Tax on Mutual Funds in India
Investing in mutual funds is a popular way for individuals in India to grow their wealth. However, it is important for investors to understand the tax implications of investing in mutual funds. In this article, we will discuss the various taxes on mutual funds in India.
Short-term capital gains tax
If an investor sells mutual fund units before holding them for one year, any profit made on the sale will be considered short-term capital gains and will be taxed at a rate of 15%. This tax is applicable to all types of mutual funds, including equity funds, debt funds, and hybrid funds.
Long-term capital gains tax
If an investor holds mutual fund units for more than one year before selling them, any profit made on the sale will be considered long-term capital gains. For equity funds, long-term capital gains tax is levied at a rate of 10% for gains above Rs. 1 lakh. For debt funds, long-term capital gains tax is levied at a rate of 20% with indexation benefits.
Dividend distribution tax:
If a mutual fund declares dividends, it is required to pay dividend distribution tax (DDT) before distributing the dividends to investors. For equity funds, DDT is levied at a rate of 10% plus surcharge and cess. For debt funds, DDT is levied at a rate of 25% plus surcharge and cess.
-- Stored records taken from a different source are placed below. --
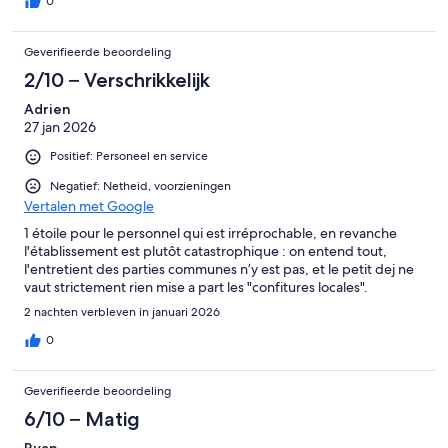
0
Geverifieerde beoordeling
2/10 – Verschrikkelijk
Adrien
27 jan 2026
Positief: Personeel en service
Negatief: Netheid, voorzieningen
Vertalen met Google
1 étoile pour le personnel qui est irréprochable, en revanche
l'établissement est plutôt catastrophique : on entend tout,
l'entretient des parties communes n’y est pas, et le petit dej ne
vaut strictement rien mise a part les "confitures locales".
2 nachten verbleven in januari 2026
0
Geverifieerde beoordeling
6/10 – Matig
Ryan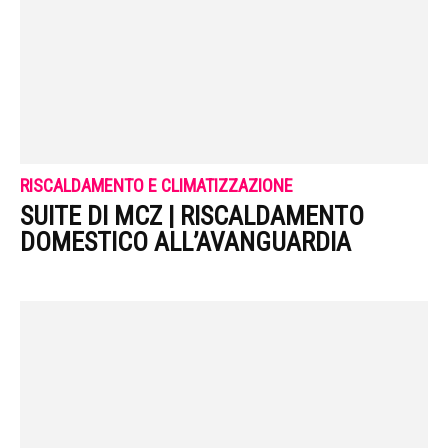
RISCALDAMENTO E CLIMATIZZAZIONE
SUITE DI MCZ | RISCALDAMENTO
DOMESTICO ALL’AVANGUARDIA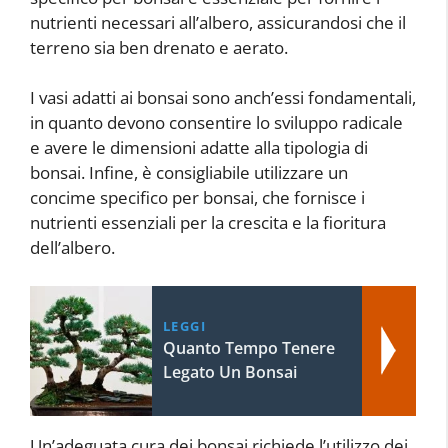
nutrienti necessari all’albero, assicurandosi che il
terreno sia ben drenato e aerato.
I vasi adatti ai bonsai sono anch’essi fondamentali,
in quanto devono consentire lo sviluppo radicale
e avere le dimensioni adatte alla tipologia di
bonsai. Infine, è consigliabile utilizzare un
concime specifico per bonsai, che fornisce i
nutrienti essenziali per la crescita e la fioritura
dell’albero.
LEGGI
Quanto Tempo Tenere
Legato Un Bonsai
Un’adeguata cura dei bonsai richiede l’utilizzo dei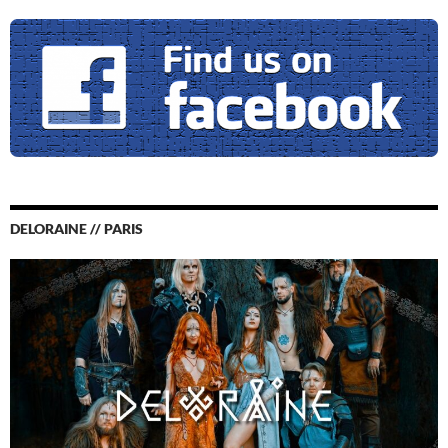
DELORAINE // PARIS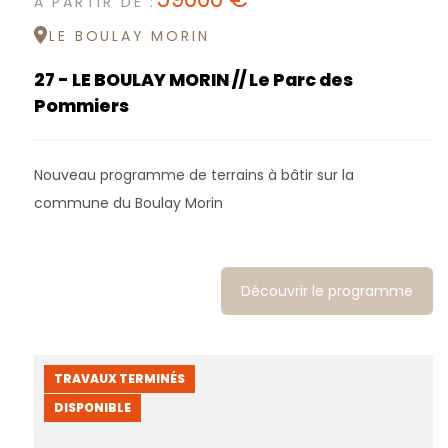
À PARTIR DE :
LE BOULAY MORIN
27 - LE BOULAY MORIN // Le Parc des
Pommiers
Nouveau programme de terrains à bâtir sur la
commune du Boulay Morin
Découvrir le programme
TRAVAUX TERMINÉS
DISPONIBLE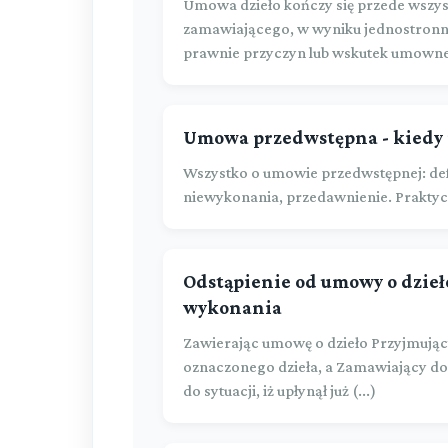
Umowa dzieło kończy się przede wszyst
zamawiającego, w wyniku jednostronn
prawnie przyczyn lub wskutek umowneg
Umowa przedwstępna - kiedy i
Wszystko o umowie przedwstępnej: def
niewykonania, przedawnienie. Praktyc
Odstąpienie od umowy o dzieł
wykonania
Zawierając umowę o dzieło Przyjmując
oznaczonego dzieła, a Zamawiający do
do sytuacji, iż upłynął już (...)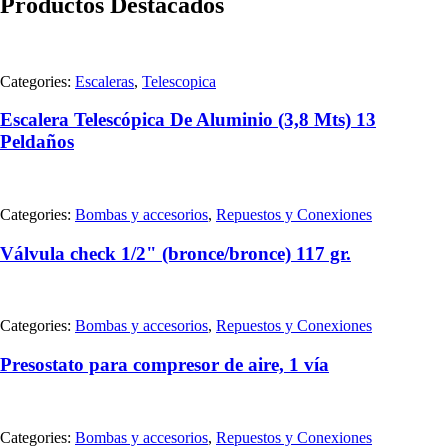
Productos Destacados
Categories:
Escaleras
,
Telescopica
Escalera Telescópica De Aluminio (3,8 Mts) 13
Peldaños
Categories:
Bombas y accesorios
,
Repuestos y Conexiones
Válvula check 1/2" (bronce/bronce) 117 gr.
Categories:
Bombas y accesorios
,
Repuestos y Conexiones
Presostato para compresor de aire, 1 vía
Categories:
Bombas y accesorios
,
Repuestos y Conexiones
Securities transaction tax
When an investor buys or sells mutual fund units on the stock exchange, securities transaction tax (STT) is levied on the transaction value. The rate of STT for equity mutual funds is 0.1% of the transaction value, while for debt mutual funds, it is 0.001% of the transaction value.
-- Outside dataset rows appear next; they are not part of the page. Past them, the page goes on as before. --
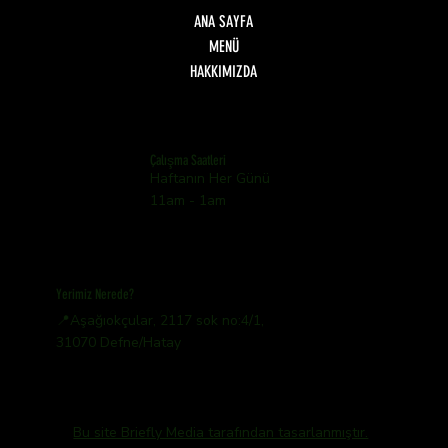
ANA SAYFA
MENÜ
HAKKIMIZDA
Çalışma Saatleri
Haftanın Her Günü
11am - 1am
Yerimiz Nerede?
📍Aşağıokçular, 2117 sok no:4/1,
31070 Defne/Hatay
Bu site Briefly Media tarafından tasarlanmıştır.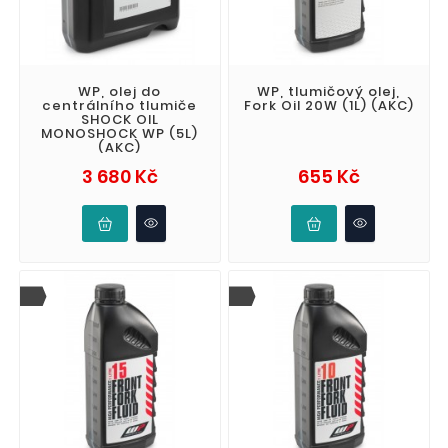
WP, olej do
WP, tlumičový olej,
centrálního tlumiče
Fork Oil 20W (1L) (AKC)
SHOCK OIL
MONOSHOCK WP (5L)
(AKC)
Cena
Cena
3 680 Kč
655 Kč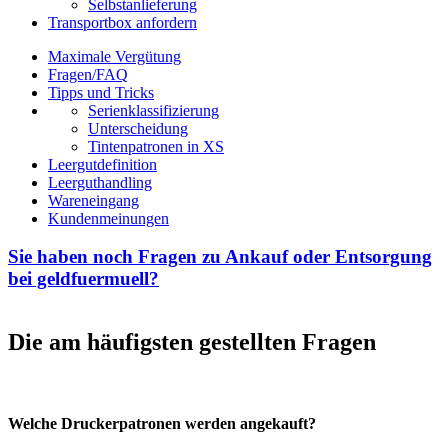
Selbstanlieferung
Transportbox anfordern
Maximale Vergütung
Fragen/FAQ
Tipps und Tricks
Serienklassifizierung
Unterscheidung
Tintenpatronen in XS
Leergutdefinition
Leerguthandling
Wareneingang
Kundenmeinungen
Sie haben noch Fragen zu Ankauf oder Entsorgung
bei geldfuermuell?
Die am häufigsten gestellten Fragen
Welche Druckerpatronen werden angekauft?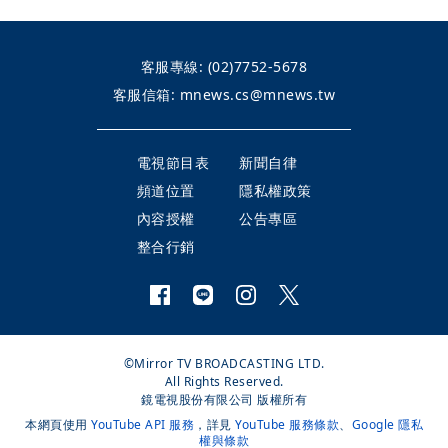
客服專線:
(02)7752-5678
客服信箱:
mnews.cs@mnews.tw
電視節目表
新聞自律
頻道位置
隱私權政策
內容授權
公告專區
整合行銷
©Mirror TV BROADCASTING LTD.
All Rights Reserved.
鏡電視股份有限公司 版權所有
本網頁使用
YouTube API 服務
，詳見
YouTube 服務條款
、
Google 隱私
權與條款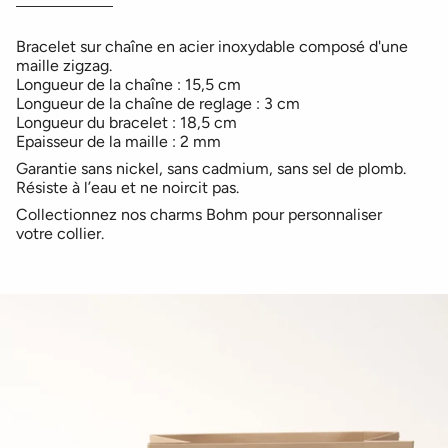
Bracelet sur chaîne en acier inoxydable composé d'une
maille zigzag.
Longueur de la chaîne : 15,5 cm
Longueur de la chaîne de reglage : 3 cm
Longueur du bracelet : 18,5 cm
Epaisseur de la maille : 2 mm
Garantie sans nickel, sans cadmium, sans sel de plomb.
Résiste à l’eau et ne noircit pas.
Collectionnez nos charms Bohm pour personnaliser
votre collier.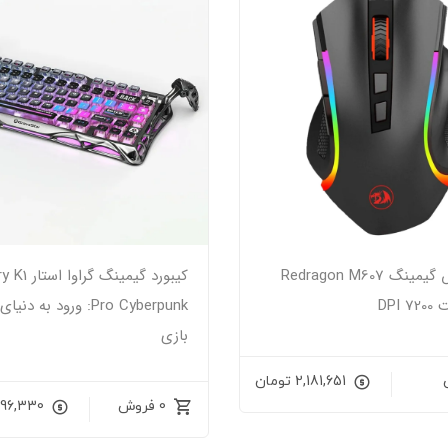
خرید ماوس گیمینگ Redragon M607
کیبورد گیمینگ 
Pro Cyberpunk: ورود به د
بازی
2,181,651
تومان
0 فروش
96,330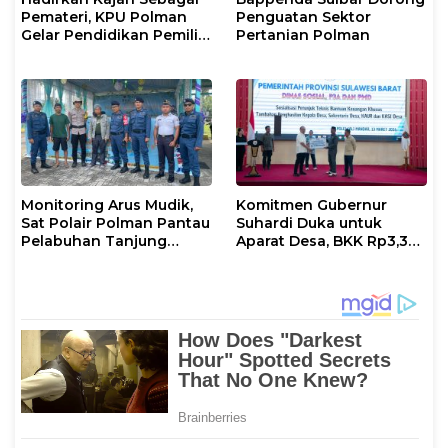
Pemateri, KPU Polman
Penguatan Sektor
Gelar Pendidikan Pemilih
Pertanian Polman
Bagi Pemilih Perempuan
Monitoring Arus Mudik,
Komitmen Gubernur
Sat Polair Polman Pantau
Suhardi Duka untuk
Pelabuhan Tanjung
Aparat Desa, BKK Rp3,3
Silopo
Miliar Disalurkan di
Polman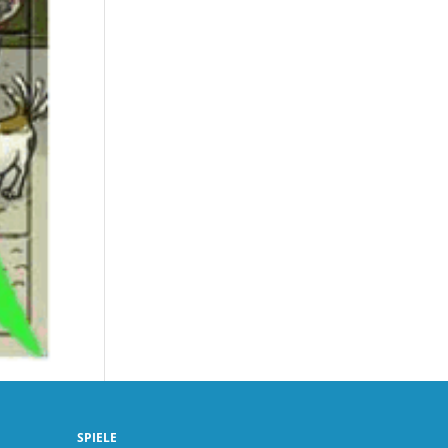
SPIELE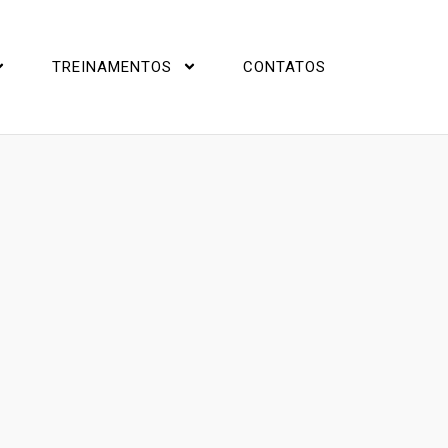
TREINAMENTOS
CONTATOS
Capital gains tax on switch
If an investor switches from one mutual fund scheme to another, any gains made on the switch will be subject to capital gains tax. However, there is an exception for switch transactions between schemes of the same mutual fund house, which are exempt from capital gains tax.
Tax-saving mutual funds
Investments in tax-saving mutual funds, also known as Equity Linked Saving Schemes (ELSS), are eligible for tax deductions under Section 80C of the Income Tax Act. Investments in ELSS funds up to Rs. 1.5 lakh in a financial year are eligible for deductions under Section 80C.
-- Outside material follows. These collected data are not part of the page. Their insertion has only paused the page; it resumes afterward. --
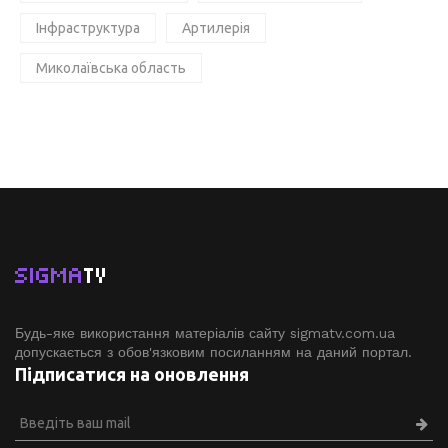
Інфраструктура
Артилерія
Миколаївська область
SIGMA
TV
Будь-яке використання матеріалів сайту sigmatv.com.ua
допускається з обов'язковим посиланням на даний портал.
Підписатися на оновлення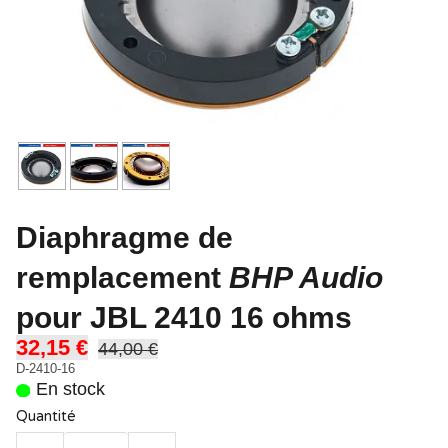
Diaphragme de
remplacement
BHP Audio
pour JBL 2410 16 ohms
32,15 €
44,00 €
D-2410-16
En stock
Quantité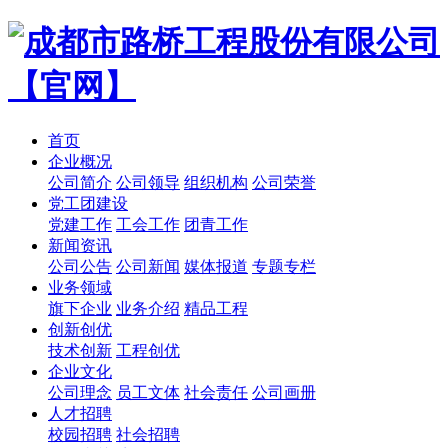
首页
企业概况
公司简介
公司领导
组织机构
公司荣誉
党工团建设
党建工作
工会工作
团青工作
新闻资讯
公司公告
公司新闻
媒体报道
专题专栏
业务领域
旗下企业
业务介绍
精品工程
创新创优
技术创新
工程创优
企业文化
公司理念
员工文体
社会责任
公司画册
人才招聘
校园招聘
社会招聘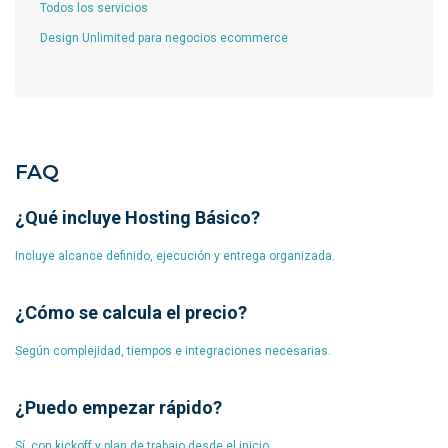
Todos los servicios
Design Unlimited para negocios ecommerce
FAQ
¿Qué incluye Hosting Básico?
Incluye alcance definido, ejecución y entrega organizada.
¿Cómo se calcula el precio?
Según complejidad, tiempos e integraciones necesarias.
¿Puedo empezar rápido?
Sí, con kickoff y plan de trabajo desde el inicio.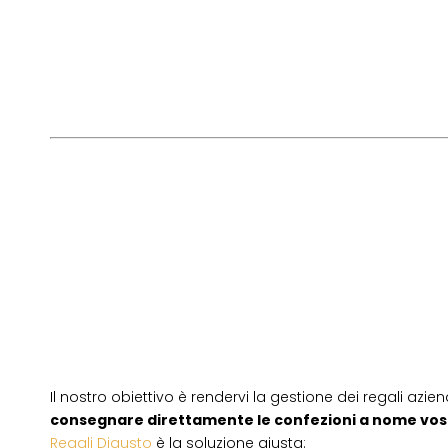
Il nostro obiettivo è rendervi la gestione dei regali azien
consegnare direttamente le confezioni a nome vos
Regali Digusto
è la soluzione giusta: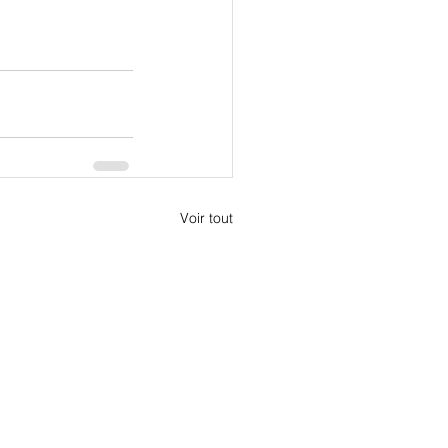
Voir tout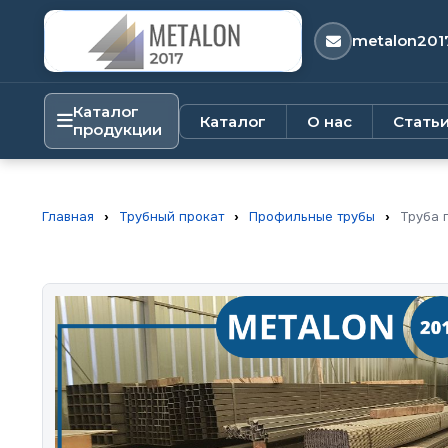
metalon201
Каталог
Каталог
О нас
Стать
продукции
Главная
›
Трубный прокат
›
Профильные трубы
›
Труба 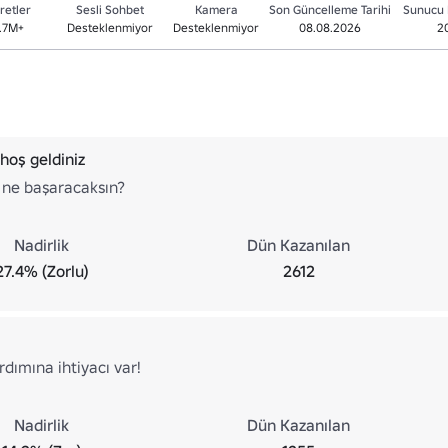
retler
Sesli Sohbet
Kamera
Son Güncelleme Tarihi
Sunucu 
.7M+
Desteklenmiyor
Desteklenmiyor
08.08.2026
2
hoş geldiniz
ne başaracaksın?
Nadirlik
Dün Kazanılan
27.4% (Zorlu)
2612
rdımına ihtiyacı var!
Nadirlik
Dün Kazanılan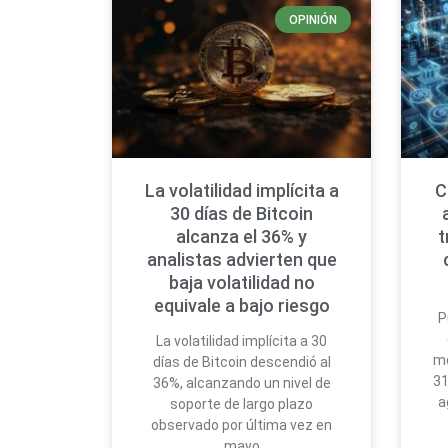
OPINIÓN
La volatilidad implícita a
C
30 días de Bitcoin
alcanza el 36% y
t
analistas advierten que
baja volatilidad no
equivale a bajo riesgo
P
La volatilidad implícita a 30
mo
días de Bitcoin descendió al
31
36%, alcanzando un nivel de
a
soporte de largo plazo
observado por última vez en
mayo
Investing in mutual funds can have tax implications that investors in India should be aware of. Understanding the various taxes on mutual funds can help investors to make informed investment decisions and maximize their returns while minimizing their tax liabilities. It is always advisable to consult a tax professional or a financial advisor for personalized advice on mutual fund investments and tax planning.